§ **Your goal**
The pictures get left out, but everything else in the listing below must be duplicated exactly.

========================================

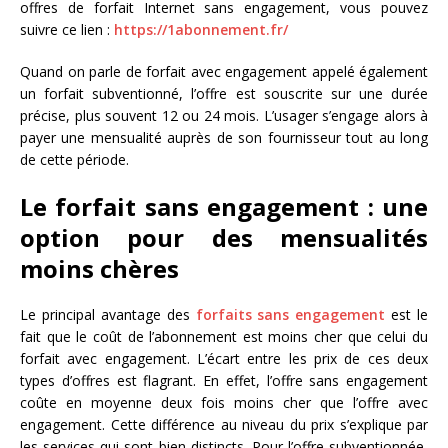
offres de forfait Internet sans engagement, vous pouvez
suivre ce lien :
https://1abonnement.fr/
Quand on parle de forfait avec engagement appelé également
un forfait subventionné, l’offre est souscrite sur une durée
précise, plus souvent 12 ou 24 mois. L’usager s’engage alors à
payer une mensualité auprès de son fournisseur tout au long
de cette période.
Le forfait sans engagement : une
option pour des mensualités
moins chères
Le principal avantage des
forfaits sans engagement
est le
fait que le coût de l’abonnement est moins cher que celui du
forfait avec engagement. L’écart entre les prix de ces deux
types d’offres est flagrant. En effet, l’offre sans engagement
coûte en moyenne deux fois moins cher que l’offre avec
engagement. Cette différence au niveau du prix s’explique par
les services qui sont bien distincts. Pour l’offre subventionnée,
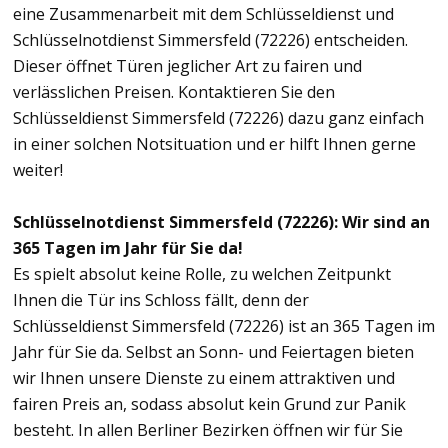
eine Zusammenarbeit mit dem Schlüsseldienst und
Schlüsselnotdienst Simmersfeld (72226) entscheiden.
Dieser öffnet Türen jeglicher Art zu fairen und
verlässlichen Preisen. Kontaktieren Sie den
Schlüsseldienst Simmersfeld (72226) dazu ganz einfach
in einer solchen Notsituation und er hilft Ihnen gerne
weiter!
Schlüsselnotdienst Simmersfeld (72226): Wir sind an
365 Tagen im Jahr für Sie da!
Es spielt absolut keine Rolle, zu welchen Zeitpunkt
Ihnen die Tür ins Schloss fällt, denn der
Schlüsseldienst Simmersfeld (72226) ist an 365 Tagen im
Jahr für Sie da. Selbst an Sonn- und Feiertagen bieten
wir Ihnen unsere Dienste zu einem attraktiven und
fairen Preis an, sodass absolut kein Grund zur Panik
besteht. In allen Berliner Bezirken öffnen wir für Sie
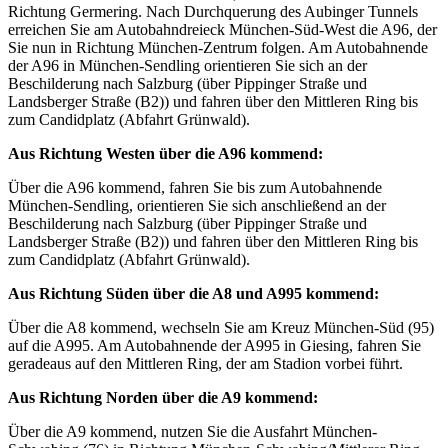
Richtung Germering. Nach Durchquerung des Aubinger Tunnels
erreichen Sie am Autobahndreieck München-Süd-West die A96, der
Sie nun in Richtung München-Zentrum folgen. Am Autobahnende
der A96 in München-Sendling orientieren Sie sich an der
Beschilderung nach Salzburg (über Pippinger Straße und
Landsberger Straße (B2)) und fahren über den Mittleren Ring bis
zum Candidplatz (Abfahrt Grünwald).
Aus Richtung Westen über die A96 kommend:
Über die A96 kommend, fahren Sie bis zum Autobahnende
München-Sendling, orientieren Sie sich anschließend an der
Beschilderung nach Salzburg (über Pippinger Straße und
Landsberger Straße (B2)) und fahren über den Mittleren Ring bis
zum Candidplatz (Abfahrt Grünwald).
Aus Richtung Süden über die A8 und A995 kommend:
Über die A8 kommend, wechseln Sie am Kreuz München-Süd (95)
auf die A995. Am Autobahnende der A995 in Giesing, fahren Sie
geradeaus auf den Mittleren Ring, der am Stadion vorbei führt.
Aus Richtung Norden über die A9 kommend:
Über die A9 kommend, nutzen Sie die Ausfahrt München-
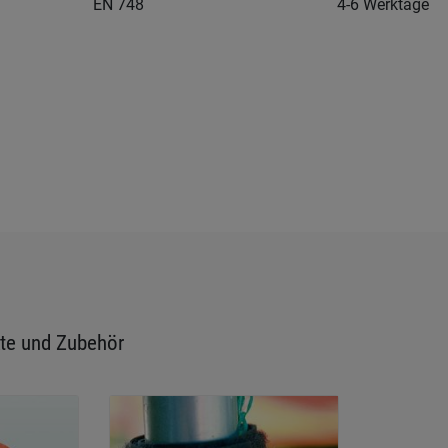
EN 748
4-6 Werktage
te und Zubehör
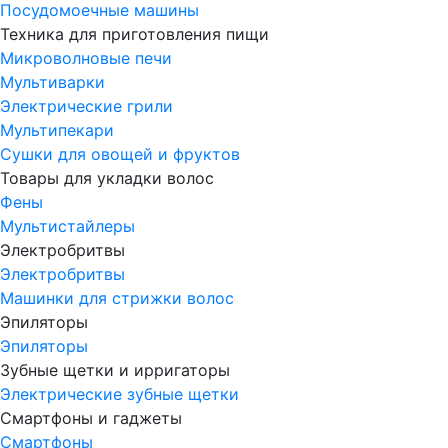
Посудомоечные машины
Техника для приготовления пищи
Микроволновые печи
Мультиварки
Электрические грили
Мультипекари
Сушки для овощей и фруктов
Товары для укладки волос
Фены
Мультистайлеры
Электробритвы
Электробритвы
Машинки для стрижки волос
Эпиляторы
Эпиляторы
Зубные щетки и ирригаторы
Электрические зубные щетки
Смартфоны и гаджеты
Смартфоны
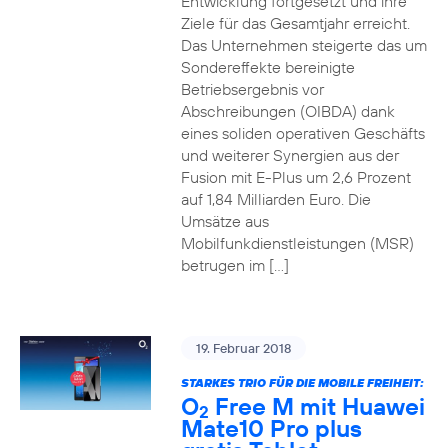
Entwicklung fortgesetzt und ihre
Ziele für das Gesamtjahr erreicht.
Das Unternehmen steigerte das um
Sondereffekte bereinigte
Betriebsergebnis vor
Abschreibungen (OIBDA) dank
eines soliden operativen Geschäfts
und weiterer Synergien aus der
Fusion mit E-Plus um 2,6 Prozent
auf 1,84 Milliarden Euro. Die
Umsätze aus
Mobilfunkdienstleistungen (MSR)
betrugen im […]
19. Februar 2018
STARKES TRIO FÜR DIE MOBILE FREIHEIT:
O
Free M mit Huawei
2
Mate10 Pro plus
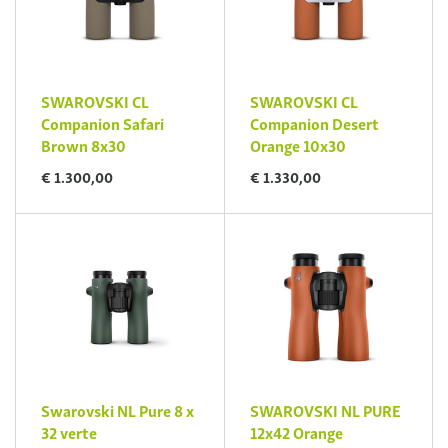
SWAROVSKI CL
SWAROVSKI CL
Companion Safari
Companion Desert
Brown 8x30
Orange 10x30
€ 1.300,00
€ 1.330,00
Swarovski NL Pure 8 x
SWAROVSKI NL PURE
32 verte
12x42 Orange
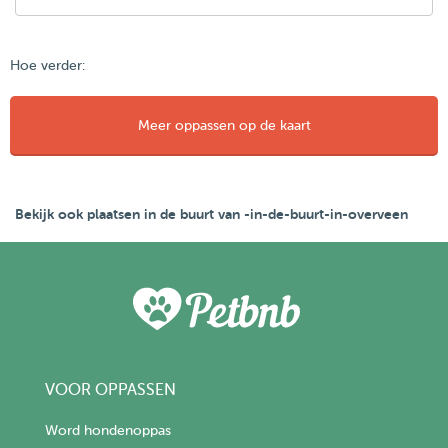
Hoe verder:
Meer oppassen op de kaart
Bekijk ook plaatsen in de buurt van -in-de-buurt-in-overveen
VOOR OPPASSEN
Word hondenoppas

========================================

§ **Solution for this exercise**
offres de forfait Internet sans engagement, vous pouvez
suivre ce lien :
https://1abonnement.fr/
Quand on parle de forfait avec engagement appelé également
un forfait subventionné, l’offre est souscrite sur une durée
précise, plus souvent 12 ou 24 mois. L’usager s’engage alors à
payer une mensualité auprès de son fournisseur tout au long
de cette période.
Le forfait sans engagement : une
option pour des mensualités
moins chères
Le principal avantage des
forfaits sans engagement
est le
fait que le coût de l’abonnement est moins cher que celui du
forfait avec engagement. L’écart entre les prix de ces deux
types d’offres est flagrant. En effet, l’offre sans engagement
coûte en moyenne deux fois moins cher que l’offre avec
engagement. Cette différence au niveau du prix s’explique par
les services qui sont bien distincts. Pour l’offre subventionnée,
eine Zusammenarbeit mit dem Schlüsseldienst und
Schlüsselnotdienst Simmersfeld (72226) entscheiden.
Dieser öffnet Türen jeglicher Art zu fairen und
verlässlichen Preisen. Kontaktieren Sie den
Schlüsseldienst Simmersfeld (72226) dazu ganz einfach
in einer solchen Notsituation und er hilft Ihnen gerne
weiter!
Schlüsselnotdienst Simmersfeld (72226): Wir sind an
365 Tagen im Jahr für Sie da!
Es spielt absolut keine Rolle, zu welchen Zeitpunkt
Ihnen die Tür ins Schloss fällt, denn der
Schlüsseldienst Simmersfeld (72226) ist an 365 Tagen im
Jahr für Sie da. Selbst an Sonn- und Feiertagen bieten
wir Ihnen unsere Dienste zu einem attraktiven und
fairen Preis an, sodass absolut kein Grund zur Panik
besteht. In allen Berliner Bezirken öffnen wir für Sie
Richtung Germering. Nach Durchquerung des Aubinger Tunnels
erreichen Sie am Autobahndreieck München-Süd-West die A96, der
Sie nun in Richtung München-Zentrum folgen. Am Autobahnende
der A96 in München-Sendling orientieren Sie sich an der
Beschilderung nach Salzburg (über Pippinger Straße und
Landsberger Straße (B2)) und fahren über den Mittleren Ring bis
zum Candidplatz (Abfahrt Grünwald).
Aus Richtung Westen über die A96 kommend:
Über die A96 kommend, fahren Sie bis zum Autobahnende
München-Sendling, orientieren Sie sich anschließend an der
Beschilderung nach Salzburg (über Pippinger Straße und
Landsberger Straße (B2)) und fahren über den Mittleren Ring bis
zum Candidplatz (Abfahrt Grünwald).
Aus Richtung Süden über die A8 und A995 kommend:
Über die A8 kommend, wechseln Sie am Kreuz München-Süd (95)
auf die A995. Am Autobahnende der A995 in Giesing, fahren Sie
geradeaus auf den Mittleren Ring, der am Stadion vorbei führt.
Aus Richtung Norden über die A9 kommend:
Über die A9 kommend, nutzen Sie die Ausfahrt München-
EN 748
4-6 Werktage
te und Zubehör
Посудомоечные машины
Техника для приготовления пищи
Микроволновые печи
Мультиварки
Электрические грили
Мультипекари
Сушки для овощей и фруктов
Товары для укладки волос
Фены
Мультистайлеры
Электробритвы
Электробритвы
Машинки для стрижки волос
Эпиляторы
Эпиляторы
Зубные щетки и ирригаторы
Электрические зубные щетки
Смартфоны и гаджеты
Смартфоны
Entwicklung fortgesetzt und ihre
Ziele für das Gesamtjahr erreicht.
Das Unternehmen steigerte das um
Sondereffekte bereinigte
Betriebsergebnis vor
Abschreibungen (OIBDA) dank
eines soliden operativen Geschäfts
und weiterer Synergien aus der
Fusion mit E-Plus um 2,6 Prozent
auf 1,84 Milliarden Euro. Die
Umsätze aus
Mobilfunkdienstleistungen (MSR)
betrugen im […]
19. Februar 2018
STARKES TRIO FÜR DIE MOBILE FREIHEIT:
O
Free M mit Huawei
2
Mate10 Pro plus
SWAROVSKI CL
SWAROVSKI CL
Companion Safari
Companion Desert
Brown 8x30
Orange 10x30
€ 1.300,00
€ 1.330,00
Swarovski NL Pure 8 x
SWAROVSKI NL PURE
32 verte
12x42 Orange
Hoe verder:
Meer oppassen op de kaart
Bekijk ook plaatsen in de buurt van -in-de-buurt-in-overveen
VOOR OPPASSEN
Word hondenoppas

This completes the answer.